- AIM OF THE EXERCISE
Report each line of the listing that carries the word "металлорукав".

=== RECORD SET ===

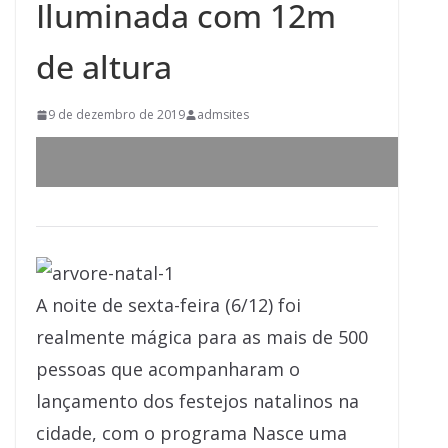
Iluminada com 12m
de altura
9 de dezembro de 2019
admsites
A noite de sexta-feira (6/12) foi
realmente mágica para as mais de 500
pessoas que acompanharam o
lançamento dos festejos natalinos na
cidade, com o programa Nasce uma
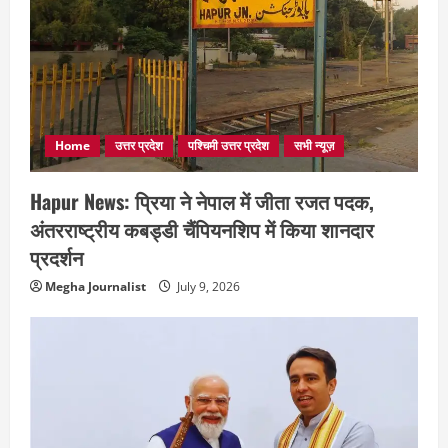
Home
उत्तर प्रदेश
पश्चिमी उत्तर प्रदेश
सभी न्यूज़
Hapur News: प्रिया ने नेपाल में जीता रजत पदक,
अंतरराष्ट्रीय कबड्डी चैंपियनशिप में किया शानदार
प्रदर्शन
Megha Journalist
July 9, 2026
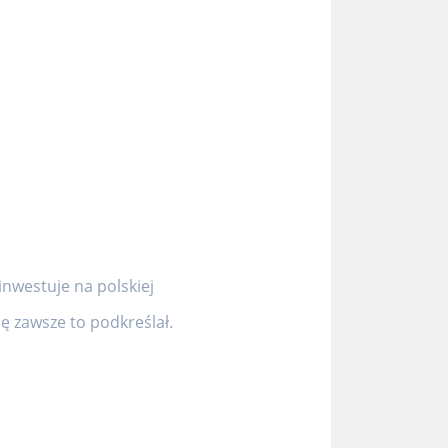
inwestuje na polskiej
 zawsze to podkreślał.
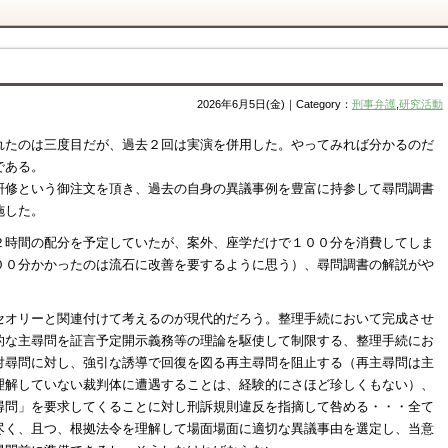
2026年6月5日(金)｜Category：
刑事弁護
,
研究活動
れたのは三度目だが、過去２回は実演を併用した。やってみれば分かるのだ
である。
研修という御注文を頂き、過去の自身の異議事例を豊富に持参して尋問調書
施した。
２時間の配分を予定していたが、案外、座学だけで１００分を消費してしま
００分かかったのは流石に改善を要するように思う）、尋問調書の解説がや
セオリーと関連付けて考えるのが現代的だろう。整理手続において完成させ
的な主尋問を証言予定開示義務等の理論を駆使して制限する、整理手続にお
対尋問に対し、強引な誘導で回復を図る再主尋問を阻止する（再主尋問は主
理解していない裁判体に遭遇することは、経験的にさほど珍しくもない）、
尋問」を要求してくることに対し刑訴規則違反を指摘して咎める・・・全て
尽く、且つ、根拠法令を理解して場面場面に適切な異議事由を選定し、当意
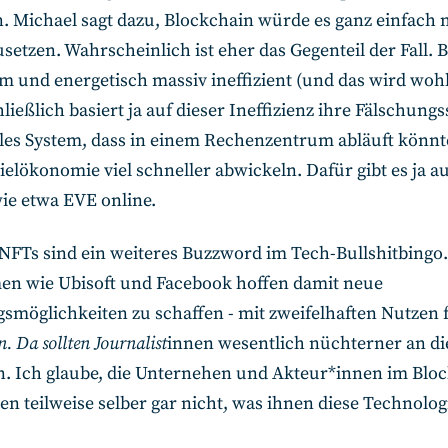
 Michael sagt dazu, Blockchain würde es ganz einfach 
etzen. Wahrscheinlich ist eher das Gegenteil der Fall. 
m und energetisch massiv ineffizient (und das wird woh
hließlich basiert ja auf dieser Ineffizienz ihre Fälschungs
ales System, dass in einem Rechenzentrum abläuft könnt
pielökonomie viel schneller abwickeln. Dafür gibt es ja a
wie etwa EVE online.
 NFTs sind ein weiteres Buzzword im Tech-Bullshitbingo.
n wie Ubisoft und Facebook hoffen damit neue
möglichkeiten zu schaffen - mit zweifelhaften Nutzen f
n. Da sollten Journalist
innen wesentlich nüchterner an di
. Ich glaube, die Unternehen und Akteur*innen im Blo
en teilweise selber gar nicht, was ihnen diese Technolog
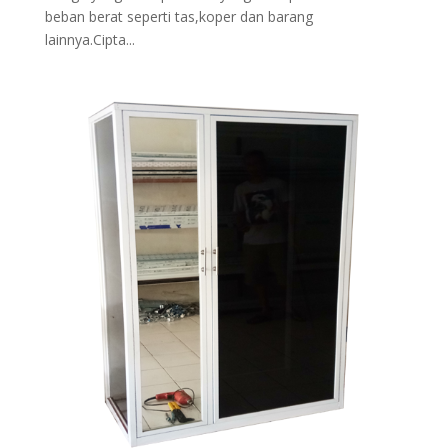
beban berat seperti tas,koper dan barang
lainnya.Cipta...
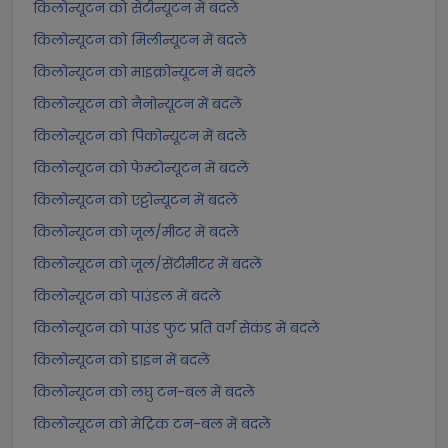
किलोन्यूटन को सेंटीन्यूटन में बदलें
किलोन्यूटन को मिलीन्यूटन में बदलें
किलोन्यूटन को माइक्रोन्यूटन में बदलें
किलोन्यूटन को नैनोन्यूटन में बदलें
किलोन्यूटन को पिकोन्यूटन में बदलें
किलोन्यूटन को फेम्टोन्यूटन में बदलें
किलोन्यूटन को एट्टोन्यूटन में बदलें
किलोन्यूटन को जूल/मीटर में बदलें
किलोन्यूटन को जूल/सेंटीमीटर में बदलें
किलोन्यूटन को पाउंडल में बदलें
किलोन्यूटन को पाउंड फुट प्रति वर्ग सेकंड में बदलें
किलोन्यूटन को डाइन में बदलें
किलोन्यूटन को लघु टन-बल में बदलें
किलोन्यूटन को मेट्रिक टन-बल में बदलें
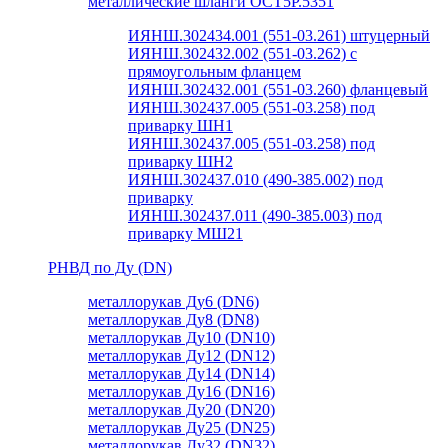
металлические шланги ОСТ5Р.5351
ИЯНШ.302434.001 (551-03.261) штуцерный
ИЯНШ.302432.002 (551-03.262) с
прямоугольным фланцем
ИЯНШ.302432.001 (551-03.260) фланцевый
ИЯНШ.302437.005 (551-03.258) под
приварку ШН1
ИЯНШ.302437.005 (551-03.258) под
приварку ШН2
ИЯНШ.302437.010 (490-385.002) под
приварку
ИЯНШ.302437.011 (490-385.003) под
приварку МШ21
РНВД по Ду (DN)
металлорукав Ду6 (DN6)
металлорукав Ду8 (DN8)
металлорукав Ду10 (DN10)
металлорукав Ду12 (DN12)
металлорукав Ду14 (DN14)
металлорукав Ду16 (DN16)
металлорукав Ду20 (DN20)
металлорукав Ду25 (DN25)
металлорукав Ду32 (DN32)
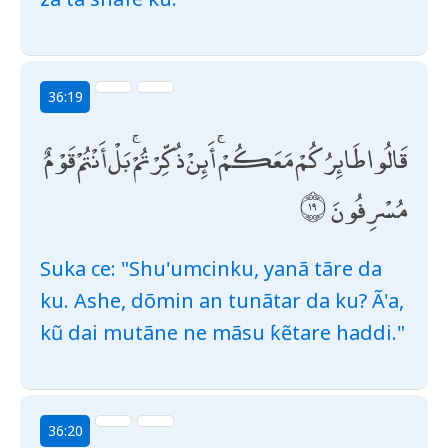
36:19
قَالُوا طَائِرُكُمْ مَعَكُمْ ۚ أَئِنْ ذُكِّرْتُمْ ۚ بَلْ أَنْتُمْ قَوْمٌ
مُسْرِفُونَ
Suka ce: "Shu'umcinku, yanã tãre da
ku. Ashe, dõmin an tunãtar da ku? Ã'a,
kũ dai mutãne ne mãsu ƙẽtare haddi."
36:20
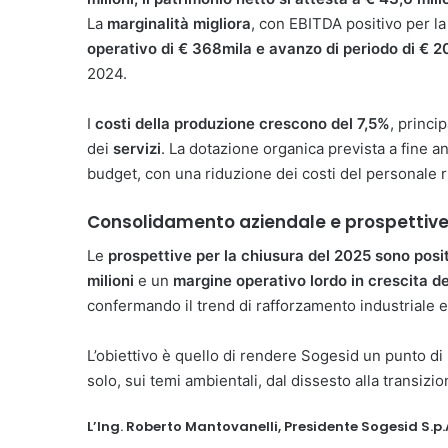
La
marginalità migliora
, con EBITDA positivo per la
operativo di € 368mila e avanzo di periodo di € 2
2024.
I
costi della produzione
crescono del 7,5%
, princi
dei
servizi
. La dotazione organica prevista a fine a
budget, con una riduzione dei costi del personale ri
Consolidamento aziendale e prospettive
Le
prospettive per la chiusura del 2025 sono posi
milioni
e un
margine operativo lordo in crescita d
confermando il trend di rafforzamento industriale e
L’obiettivo è quello di rendere Sogesid un punto di
solo, sui temi ambientali, dal dissesto alla transizi
L’Ing. Roberto Mantovanelli, Presidente Sogesid S.p.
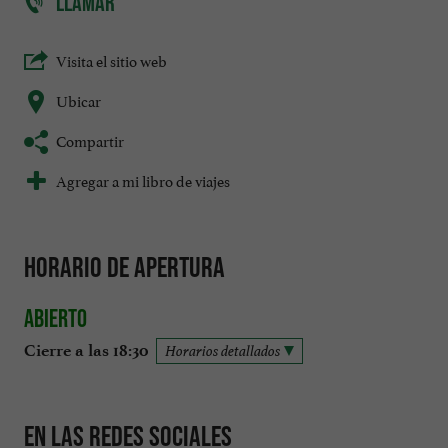
LLAMAR
Visita el sitio web
Ubicar
Compartir
Agregar a mi libro de viajes
Horario de apertura
Abierto
Cierre a las 18:30
Horarios detallados
En las redes sociales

===

- SOLVED PROBLEM
металлорукав Ду6 (DN6)
металлорукав Ду8 (DN8)
металлорукав Ду10 (DN10)
металлорукав Ду12 (DN12)
металлорукав Ду14 (DN14)
металлорукав Ду16 (DN16)
металлорукав Ду20 (DN20)
металлорукав Ду25 (DN25)
металлорукав Ду32 (DN32)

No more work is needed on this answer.